Canicule : 5 réflexes vitaux pour les patients chroniques
Cardiaques, diabétiques, insuffisants rénaux : comment protéger sa santé en période de fortes chaleurs
Chaque été, les vagues de chaleur mettent à l'épreuve l'organisme des personnes vivant avec une maladie chronique. Cardiaques, diabétiques, insuffisants rénaux : ces populations fragiles nécessitent une vigilance particulière dès que le thermomètre grimpe. Les Agences régionales de santé et Santé publique France rappellent les mesures de protection indispensables.
Contexte et enjeux
Les personnes souffrant de maladies chroniques ou de pathologies aiguës figurent parmi les populations à risque lors des vagues de chaleur. En France, selon Santé publique France, plus de 3 000 décès supplémentaires ont été enregistrés lors des vagues de chaleur de 2022, dont une large part chez les personnes atteintes de maladies chroniques.

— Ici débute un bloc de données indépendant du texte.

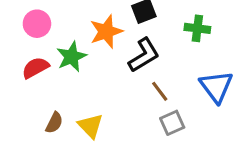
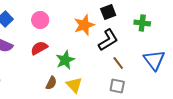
green star: (72, 57) -> (65, 60), moved
gray square: (172, 123) -> (117, 86), moved, turned 35

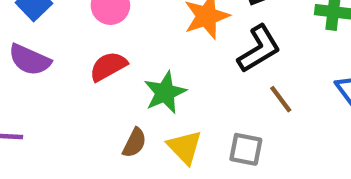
gray square: (117, 86) -> (246, 149), moved

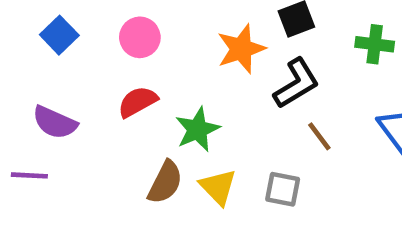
purple semicircle: (30, 60) -> (55, 123), moved
brown semicircle: (134, 143) -> (165, 182), size x1.4

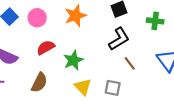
pink circle: (140, 37) -> (37, 18), moved
orange star: (241, 49) -> (75, 16), moved
brown semicircle: (165, 182) -> (39, 83), moved

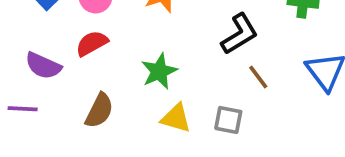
red semicircle: (46, 47) -> (92, 43), moved
yellow triangle: (83, 87) -> (176, 118), turned -30

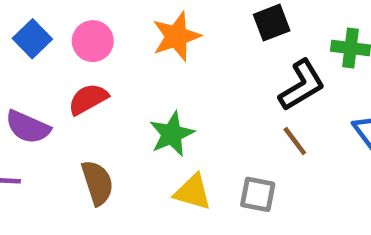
black L-shape: (240, 34) -> (302, 85), moved
brown semicircle: (99, 111) -> (97, 183), turned -45

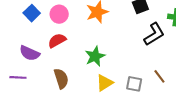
brown line: (295, 141) -> (159, 76), moved
yellow triangle: (193, 192) -> (105, 83), turned -48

Les mécanismes physiologiques expliquent cette vulnérabilité accrue. La chaleur provoque une vasodilatation (les vaisseaux se dilatent pour dissiper la chaleur), ce qui peut faire baisser la tension artérielle. Pour compenser, le cœur accélère. Si l'hydratation ne suit pas, la déshydratation concentre le sang, perturbe les électrolytes (sodium, potassium) et augmente l'effort cardiaque. Chez les personnes fragiles, cela peut suffire à déclencher malaises, troubles du rythme, poussées d'angor, voire décompensation d'une insuffisance cardiaque.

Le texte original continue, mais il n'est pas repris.